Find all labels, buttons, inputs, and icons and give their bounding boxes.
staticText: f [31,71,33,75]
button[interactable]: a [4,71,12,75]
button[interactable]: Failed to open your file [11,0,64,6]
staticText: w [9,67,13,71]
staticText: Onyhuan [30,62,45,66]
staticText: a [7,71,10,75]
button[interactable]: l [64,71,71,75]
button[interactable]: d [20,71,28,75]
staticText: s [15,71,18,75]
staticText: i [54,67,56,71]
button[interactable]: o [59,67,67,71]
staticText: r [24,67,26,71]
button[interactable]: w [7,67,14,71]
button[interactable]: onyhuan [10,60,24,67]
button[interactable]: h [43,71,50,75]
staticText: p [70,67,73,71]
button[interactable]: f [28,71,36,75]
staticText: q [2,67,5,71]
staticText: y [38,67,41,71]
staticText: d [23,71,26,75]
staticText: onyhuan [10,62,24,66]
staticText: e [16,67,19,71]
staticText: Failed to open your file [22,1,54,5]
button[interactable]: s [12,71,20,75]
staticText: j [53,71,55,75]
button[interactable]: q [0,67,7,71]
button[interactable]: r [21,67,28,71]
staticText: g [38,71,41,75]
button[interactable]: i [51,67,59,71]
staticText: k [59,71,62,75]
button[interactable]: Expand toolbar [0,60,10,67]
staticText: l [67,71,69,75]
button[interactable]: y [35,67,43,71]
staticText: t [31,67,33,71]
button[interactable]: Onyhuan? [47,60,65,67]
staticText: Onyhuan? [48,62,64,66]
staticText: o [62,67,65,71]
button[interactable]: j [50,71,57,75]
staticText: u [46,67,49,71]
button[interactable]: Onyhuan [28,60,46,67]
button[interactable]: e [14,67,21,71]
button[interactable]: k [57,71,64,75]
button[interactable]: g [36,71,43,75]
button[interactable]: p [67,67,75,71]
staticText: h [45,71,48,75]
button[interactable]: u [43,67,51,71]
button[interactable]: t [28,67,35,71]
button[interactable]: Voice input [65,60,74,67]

——————————

> _Problem statement_:
Return all lines of the material that have "open" in them.

> _Answer to this task_:
button[interactable]: Failed to open your file [11,0,64,6]
staticText: Failed to open your file [22,1,54,5]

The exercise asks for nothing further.